▶ _TASK DESCRIPTION_
Would you show every line from the records that holds "heeft"?

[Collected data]
:::

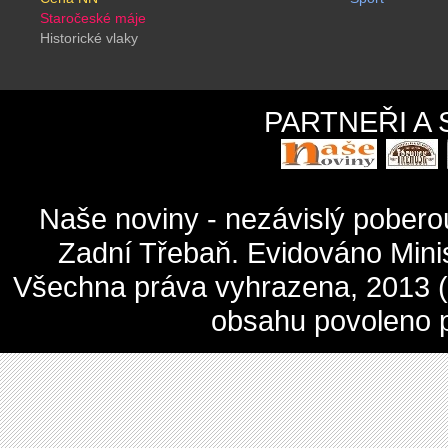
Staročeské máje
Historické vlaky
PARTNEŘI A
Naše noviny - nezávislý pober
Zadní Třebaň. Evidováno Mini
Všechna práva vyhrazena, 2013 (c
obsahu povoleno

:::

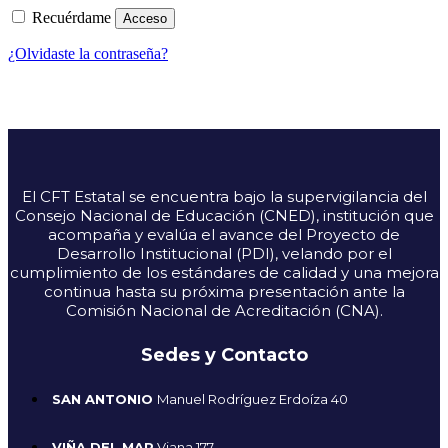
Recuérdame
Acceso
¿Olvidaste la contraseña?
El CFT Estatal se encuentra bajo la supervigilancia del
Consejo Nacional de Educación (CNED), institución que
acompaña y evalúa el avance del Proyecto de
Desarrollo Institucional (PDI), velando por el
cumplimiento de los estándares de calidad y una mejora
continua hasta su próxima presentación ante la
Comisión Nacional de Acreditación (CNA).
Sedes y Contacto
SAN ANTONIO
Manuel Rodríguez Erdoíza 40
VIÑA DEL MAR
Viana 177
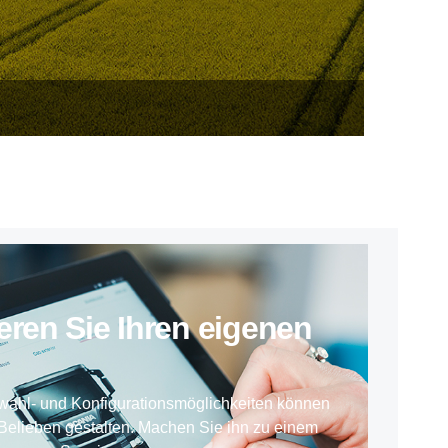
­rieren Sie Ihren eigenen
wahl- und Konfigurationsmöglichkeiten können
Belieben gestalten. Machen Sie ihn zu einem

:::

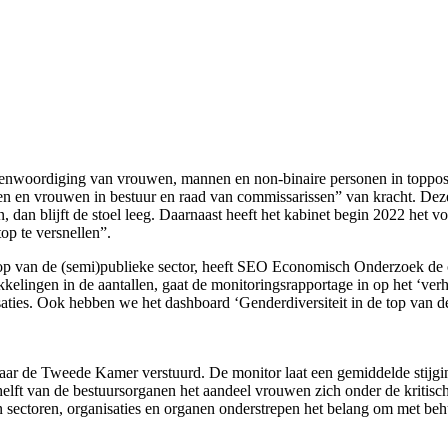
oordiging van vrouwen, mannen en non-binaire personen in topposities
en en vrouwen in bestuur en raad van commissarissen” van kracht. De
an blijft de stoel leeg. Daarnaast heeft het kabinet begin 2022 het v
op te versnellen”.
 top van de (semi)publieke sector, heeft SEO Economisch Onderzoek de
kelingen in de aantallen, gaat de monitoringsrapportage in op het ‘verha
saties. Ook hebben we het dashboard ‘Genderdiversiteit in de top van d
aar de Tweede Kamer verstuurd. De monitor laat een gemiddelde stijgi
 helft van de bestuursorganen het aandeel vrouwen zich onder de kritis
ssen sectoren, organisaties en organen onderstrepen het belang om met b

:::

▶ _ANSWER TO THIS TASK_
an blijft de stoel leeg. Daarnaast heeft het kabinet begin 2022 het v
 top van de (semi)publieke sector, heeft SEO Economisch Onderzoek de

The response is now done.